DESCRIPTION OF THE TASK: Please give the number of lines in the records below that include "telah", with no other output.

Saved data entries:
________________________________________
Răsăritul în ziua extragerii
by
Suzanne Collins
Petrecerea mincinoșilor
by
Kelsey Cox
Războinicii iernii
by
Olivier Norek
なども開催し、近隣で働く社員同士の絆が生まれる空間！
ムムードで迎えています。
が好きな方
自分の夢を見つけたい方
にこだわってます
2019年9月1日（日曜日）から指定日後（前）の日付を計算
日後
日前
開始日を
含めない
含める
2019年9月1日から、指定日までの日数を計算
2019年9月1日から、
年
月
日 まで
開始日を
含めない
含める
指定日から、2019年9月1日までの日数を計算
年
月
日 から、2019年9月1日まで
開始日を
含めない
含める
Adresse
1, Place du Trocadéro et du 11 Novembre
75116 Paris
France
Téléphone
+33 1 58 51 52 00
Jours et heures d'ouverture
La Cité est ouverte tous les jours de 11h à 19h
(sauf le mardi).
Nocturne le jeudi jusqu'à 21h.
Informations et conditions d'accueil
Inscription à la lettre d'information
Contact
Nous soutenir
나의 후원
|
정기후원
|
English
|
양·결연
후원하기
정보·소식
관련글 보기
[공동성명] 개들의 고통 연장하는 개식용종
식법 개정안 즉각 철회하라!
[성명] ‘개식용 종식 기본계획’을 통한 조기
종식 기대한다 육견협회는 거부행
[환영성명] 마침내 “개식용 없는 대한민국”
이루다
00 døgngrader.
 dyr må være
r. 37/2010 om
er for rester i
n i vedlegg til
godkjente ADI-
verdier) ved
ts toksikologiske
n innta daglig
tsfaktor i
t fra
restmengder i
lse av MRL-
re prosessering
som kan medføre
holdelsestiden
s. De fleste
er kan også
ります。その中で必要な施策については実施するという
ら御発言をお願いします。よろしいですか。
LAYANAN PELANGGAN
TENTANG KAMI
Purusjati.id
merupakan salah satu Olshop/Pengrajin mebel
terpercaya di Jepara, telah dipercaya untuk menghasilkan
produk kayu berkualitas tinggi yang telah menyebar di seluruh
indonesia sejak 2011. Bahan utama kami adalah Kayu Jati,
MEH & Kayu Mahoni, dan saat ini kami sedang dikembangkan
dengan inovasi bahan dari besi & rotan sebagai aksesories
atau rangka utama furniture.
________________________________________
RESPONSE AREA: 2